Stored dataset items
****************************************

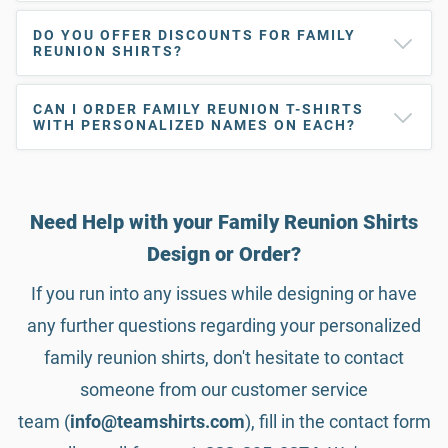
DO YOU OFFER DISCOUNTS FOR FAMILY
REUNION SHIRTS?
CAN I ORDER FAMILY REUNION T-SHIRTS
WITH PERSONALIZED NAMES ON EACH?
Need Help with your Family Reunion Shirts
Design or Order?
If you run into any issues while designing or have
any further questions regarding your personalized
family reunion shirts, don't hesitate to contact
someone from our customer service
team (
info@teamshirts.com
), fill in the contact form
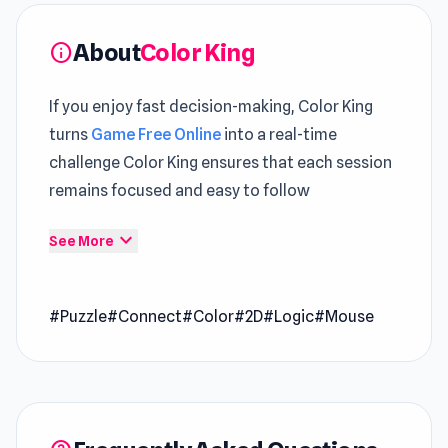
About
Color King
info
If you enjoy fast decision-making, Color King
turns
Game Free Online
into a real-time
challenge Color King ensures that each session
remains focused and easy to follow
Accessing Color King on Poki Ink feels more
expand_more
See More
convenient compared to traditional game
setups Each session offers something new
#Puzzle
#Connect
#Color
#2D
#Logic
#Mouse
across
Hearts: Classic
and
Superstar College
Girls Makeover
.
Color King is a puzzle game where you move
and connect at least 5 of the same-colored
balls to make them disappear. You can arrange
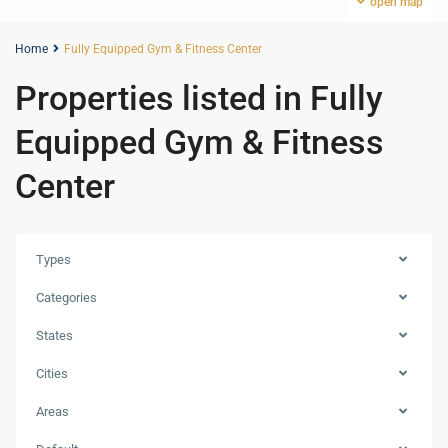
open map
Home
Fully Equipped Gym & Fitness Center
Properties listed in Fully
Equipped Gym & Fitness
Center
Types
Categories
States
Cities
Jumeirah
Areas
Village
Traingle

****************************************

> EXERCISE DESCRIPTION:
A faithful copy of each entry is required, and no picture may be carried into it.

> TASK OUTPUT:
DO YOU OFFER DISCOUNTS FOR FAMILY
REUNION SHIRTS?
CAN I ORDER FAMILY REUNION T-SHIRTS
WITH PERSONALIZED NAMES ON EACH?
Need Help with your Family Reunion Shirts
Design or Order?
If you run into any issues while designing or have
any further questions regarding your personalized
family reunion shirts, don't hesitate to contact
someone from our customer service
team (
info@teamshirts.com
), fill in the contact form
About
Color King
info
If you enjoy fast decision-making, Color King
turns
Game Free Online
into a real-time
challenge Color King ensures that each session
remains focused and easy to follow
Accessing Color King on Poki Ink feels more
expand_more
See More
convenient compared to traditional game
setups Each session offers something new
#Puzzle
#Connect
#Color
#2D
#Logic
#Mouse
across
Hearts: Classic
and
Superstar College
Girls Makeover
.
Color King is a puzzle game where you move
and connect at least 5 of the same-colored
balls to make them disappear. You can arrange
open map
Home
Fully Equipped Gym & Fitness Center
Properties listed in Fully
Equipped Gym & Fitness
Center
Types
Categories
States
Cities
Jumeirah
Areas
Village
Traingle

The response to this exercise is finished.